Sucrose hydrolysis is a specific reaction where sucrose, a disaccharide sugar, is broken down into its monosaccharide components, glucose and fructose. This reaction occurs in the presence of an acid, such as hydrochloric acid, and involves the addition of a water molecule. The chemical reaction can be represented simply as: \[ \text{C}_{12}\text{H}_{22}\text{O}_{11} + \text{H}_2\text{O} \rightarrow \text{C}_6\text{H}_{12}\text{O}_6 + \text{C}_6\text{H}_{12}\text{O}_6 \] where sucrose (\( \text{C}_{12}\text{H}_{22}\text{O}_{11} \)) reacts with water (\( \text{H}_2\text{O} \)) to form glucose and fructose, both with the formula \(\text{C}_6\text{H}_{12}\text{O}_6\). This reaction is important in many biological and industrial processes. It is a classical example of bimolecular nucleophilic substitution.
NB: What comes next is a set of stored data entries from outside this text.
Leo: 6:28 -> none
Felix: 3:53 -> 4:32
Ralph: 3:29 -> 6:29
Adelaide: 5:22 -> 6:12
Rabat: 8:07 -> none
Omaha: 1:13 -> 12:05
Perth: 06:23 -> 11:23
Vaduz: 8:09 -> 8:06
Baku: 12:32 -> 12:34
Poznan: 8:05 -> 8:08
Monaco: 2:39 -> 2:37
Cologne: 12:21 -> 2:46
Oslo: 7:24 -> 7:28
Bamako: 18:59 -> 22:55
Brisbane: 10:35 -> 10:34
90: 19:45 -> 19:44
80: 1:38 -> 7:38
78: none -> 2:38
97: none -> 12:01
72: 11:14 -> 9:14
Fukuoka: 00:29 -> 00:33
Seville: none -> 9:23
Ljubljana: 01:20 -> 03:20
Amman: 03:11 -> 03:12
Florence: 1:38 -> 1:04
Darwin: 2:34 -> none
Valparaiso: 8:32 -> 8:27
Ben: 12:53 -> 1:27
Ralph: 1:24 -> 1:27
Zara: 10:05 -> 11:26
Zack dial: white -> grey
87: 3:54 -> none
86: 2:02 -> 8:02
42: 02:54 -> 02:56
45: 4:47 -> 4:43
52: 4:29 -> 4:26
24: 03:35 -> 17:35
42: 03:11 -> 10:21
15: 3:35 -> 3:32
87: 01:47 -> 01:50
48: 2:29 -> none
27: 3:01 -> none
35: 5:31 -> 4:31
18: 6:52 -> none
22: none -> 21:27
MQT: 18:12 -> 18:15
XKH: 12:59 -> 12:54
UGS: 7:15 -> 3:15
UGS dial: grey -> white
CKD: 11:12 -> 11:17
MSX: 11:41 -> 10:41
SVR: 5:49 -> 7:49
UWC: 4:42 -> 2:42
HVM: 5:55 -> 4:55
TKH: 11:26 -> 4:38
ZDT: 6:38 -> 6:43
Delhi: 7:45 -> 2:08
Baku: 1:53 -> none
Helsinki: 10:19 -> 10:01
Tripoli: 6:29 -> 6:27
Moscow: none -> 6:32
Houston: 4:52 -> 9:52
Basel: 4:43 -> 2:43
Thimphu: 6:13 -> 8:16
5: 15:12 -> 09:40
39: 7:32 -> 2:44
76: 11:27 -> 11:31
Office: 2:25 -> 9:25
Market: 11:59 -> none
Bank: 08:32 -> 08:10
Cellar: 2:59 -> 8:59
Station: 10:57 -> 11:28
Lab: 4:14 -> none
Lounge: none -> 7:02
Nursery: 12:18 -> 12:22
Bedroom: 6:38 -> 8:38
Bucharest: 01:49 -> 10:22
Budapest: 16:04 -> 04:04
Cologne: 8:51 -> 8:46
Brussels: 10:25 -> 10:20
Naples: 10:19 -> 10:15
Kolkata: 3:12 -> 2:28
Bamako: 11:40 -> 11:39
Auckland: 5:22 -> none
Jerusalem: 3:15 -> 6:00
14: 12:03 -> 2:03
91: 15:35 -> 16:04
However, its behavior is tracked using reaction kinetics concepts, making it a first-order reaction in terms of the sucrose concentration. The monitoring of sucrose hydrolysis is important as it can affect sweetness and affect the end product in food processing and preparation. By understanding the kinetics, including factors like the rate constant, industries can effectively control and optimize conditions for desired results.